■ Assignment ■
An image-free reproduction of the data below is needed: print it exactly.

■ Material for the task ■
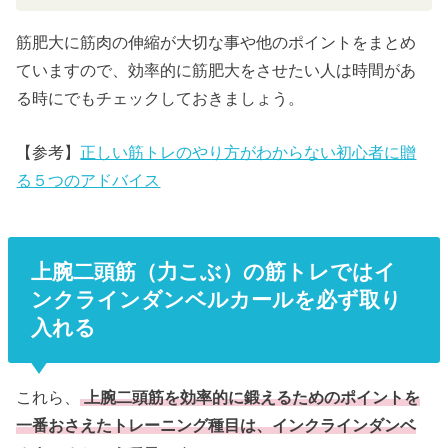
筋肥大に筋肉の伸縮が大切な事や他のポイントをまとめ
ていますので、効率的に筋肥大をさせたい人は時間があ
る時にでもチェックしておきましょう。
【参考】
正しい筋トレのやり方がわからない初心者に贈
る５つのアドバイス
上腕二頭筋（力こぶ）の筋トレではイ
ンクラインダンベルカールを必ず取り
入れる
これら、
上腕二頭筋を効率的に鍛えるためのポイントを
一番おさえたトレーニング種目は、インクラインダンベ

■ Result ■
筋肥大に筋肉の伸縮が大切な事や他のポイントをまとめ
ていますので、効率的に筋肥大をさせたい人は時間があ
る時にでもチェックしておきましょう。
【参考】
正しい筋トレのやり方がわからない初心者に贈
る５つのアドバイス
上腕二頭筋（力こぶ）の筋トレではイ
ンクラインダンベルカールを必ず取り
入れる
これら、
上腕二頭筋を効率的に鍛えるためのポイントを
一番おさえたトレーニング種目は、インクラインダンベ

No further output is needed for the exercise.